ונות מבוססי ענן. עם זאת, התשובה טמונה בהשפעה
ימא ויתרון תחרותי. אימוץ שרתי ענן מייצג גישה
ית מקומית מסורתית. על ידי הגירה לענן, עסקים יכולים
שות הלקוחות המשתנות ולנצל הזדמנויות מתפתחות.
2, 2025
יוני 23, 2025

+ + + +

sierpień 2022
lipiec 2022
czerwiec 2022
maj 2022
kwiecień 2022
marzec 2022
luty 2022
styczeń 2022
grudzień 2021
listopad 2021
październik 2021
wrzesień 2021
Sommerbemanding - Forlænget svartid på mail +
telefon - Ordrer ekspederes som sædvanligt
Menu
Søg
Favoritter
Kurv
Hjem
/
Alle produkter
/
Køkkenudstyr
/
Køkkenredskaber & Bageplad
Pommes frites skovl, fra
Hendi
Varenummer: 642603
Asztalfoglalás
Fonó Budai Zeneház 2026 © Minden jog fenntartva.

+ + + +

▸ Task goal:
The exact lines of the material above starting at the one that contains "Køkkenredskaber & Bageplad" and ending at the one that contains "Fonó Budai Zeneház" are what to retype; leave out everything else.

▸ Answer box:
Køkkenredskaber & Bageplad
Pommes frites skovl, fra
Hendi
Varenummer: 642603
Asztalfoglalás
Fonó Budai Zeneház 2026 © Minden jog fenntartva.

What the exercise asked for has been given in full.